I still haven’t settled on the next new big knitting project, though vests and ponchos and cabled sweaters are in the queue – part of it is my insistence on finishing up a sweater that I’ve procrastinated on for months, but most of it is that I don’t have, or don’t know when I’ll have some good chunks of daylight knitting time to get over the humps of understanding and executing a new-to-me pattern’s fiddly bits.

A new Rosa’s Caponcho was on my needles for a couple of evenings, but the yarn didn’t have enough drape – I think – I may put on another row or two before frogging it, but I’m pretty sure I want to start it again with some as-yet-to-be-spun yarn, or unraveled stuff (or yet-to-be-unraveled stuff). There are a few things in the stash that might be good as well, but the one with the best drape seems pretty sheddy and light colored, so that would probably be a mistake in the end…

So I’ve been putting rows on the small and easy traveling projects while at home here and there instead.

An eight-hour flight delay turned the mesh test scarf into a thing that is now the circumference of my neck.

I’m not sure if this was the best mesh pattern to use – I wanted one with character that stretched and retreated, but I keep seeing other patterns that I wished I’d started that are a more stationary fishnet, but whatever, this one doesn’t have any p3togs or other awkward-for-me maneuvers. However it’s not great for bleary eyes – I managed to catch most of my mistakes, but one made it through so far, and the slick and variegated yarn will make repairs at the end a bit more difficult. And lifelines might be a good idea – I’m too cocky/lazy to do them lately, and I’ve tinked back without drama several times on this one since it’s only a 2 row repeat, but I might be pressing my luck….

I thought I hated mesh – several years ago I slogged through a Midwest Moonlight scarf and it’s been the only knit that I remember actively hating the entire time – I kept being plagued by one dropped or accidentally knitted together stitch, and wouldn’t immediately realize that the whole thing was thrown off until a row or two later.
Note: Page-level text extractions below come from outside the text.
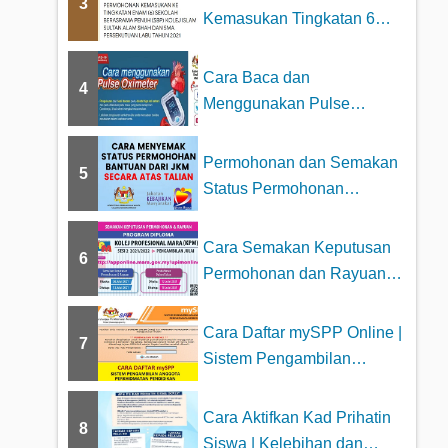
3
Kemasukan Tingkatan 6
Sekolah Berasrama
Penuh...
Cara Baca dan
4
Menggunakan Pulse
Oximeter dengan betul
Permohonan dan Semakan
5
Status Permohonan
Bantuan JKM 2025
Cara Semakan Keputusan
6
Permohonan dan Rayuan
Kolej Profesiona...
Cara Daftar mySPP Online |
7
Sistem Pengambilan
Anggota Perkhid...
Cara Aktifkan Kad Prihatin
8
Siswa | Kelebihan dan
But lifelines saved me in the end, and this was probably the last project I did on straight needles, so I was still figuring shit out.

I still wear it too – the yarn is cotton and wool, so it also sucked to knit for that reason too, but it’s good to wear in the shoulder seasons. And I’d recommend the pattern – it’s very easy, though if I had to do it again, I’d go with a bulkier/chunkier yarn so I wouldn’t have to keep at it as long.

And I have been re-evaluating the rectangular scarf lately – I swore them off for knitting, I don’t wear them as much as my side-to-side triangles, but I what, miss them? They seem to have fallen out of favor, but I’ve been looking at them again. I used to have a fairly intense yoga practice and the instructors were always repeating that the positions you hate now might be the ones you love later. Though I never learned to love the ones that always made my toes pop out of joint, I do feel that I’ve come around to mesh (especially after this) and back to rectangular scarves in a similar way.

And socks, how could I have been so lukewarm about socks a few weeks ago?

I love socks.

I do kinda sorta have enough, but fuck it, I should always have a sock on the needles. It’s comfort knitting- it’s mostly brainless, somewhat sightless, and something comes of it relatively quickly, though I have no issue with a pair taking a year or more if only knit on occasionally.

So socks=no stress.

And last, that orange cream cashmere tube…

No new pictures because it is the same only a few inches longer. It’s a blast to knit in an endless meditative spiral slide kind of way-

weeeeeeeee around and around we go…

But suddenly I wanted more pattern.

I also remembered I wanted to make a big mosaic tube, but then I remembered I wanted simple, and while my memories duke it out, that one is sidelined now. (I could mix it up with various patterns, but I’d have to jigger the stitch counts and the stranding or slipping would probably be tighter than the striping, and I wanted something simple and nondescript, right…?)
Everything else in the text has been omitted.